One of the main causes of our current housing crisis has been an over-reliance on the private market to supply social housing – with people becoming homeless as rents spiral and rent supplement rates don’t keep up. Despite this, Fine Gael and Labour’s published housing strategy involves reliance on the private sector to provide the vast majority of social housing, with only a tiny minority of social houses to be built or acquired by the State.

We need to look at a more sustainable, long-term housing policy, one that’s driven by what the people need, not by what developers want. The Minister for the Environment cut the minimum size standards for apartments last December – meaning the majority of apartments that will be built in the next few years will be just too small for families to live in. Where we should be raising standards, Fine Gael and Labour have been intent on lowering them.

The State ultimately has to take responsibility for housing and to play a far larger role in providing it. Leaving this most essential of human needs to the private market has been shown time and again to fail, and the consequences of that failure for people’s lives and happiness are disastrous. We need to invest in a serious social housing programme, one which will restore the housing stock to a level that serves the needs of society. NAMA has a key role to play in this, and should be called upon to play it. Offers such as the one from the Credit Union movement to provide billions for a social housing programme should be taken. Large-scale investment in house building will have a knock-on effect on the rest of the economy, providing much-needed jobs, and ensuring people don’t have to spend upwards of 50% of their income to pay for a roof over their heads.
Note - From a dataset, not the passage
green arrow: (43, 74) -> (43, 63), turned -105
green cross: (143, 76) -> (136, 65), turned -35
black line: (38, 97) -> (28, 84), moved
The State must also ensure that building standards are adhered to, and that housing policy is attuned to what people really need. Shoebox flats, pyrite riddled foundations, and firetrap apartment blocks must be consigned to history.

Housing is a human right, and the failed developer-led model perfected by Fianna Fáil, which Fine Gael and Labour have been intent on mimicking, will never be up to the task of vindicating that right. It’s time for a real change.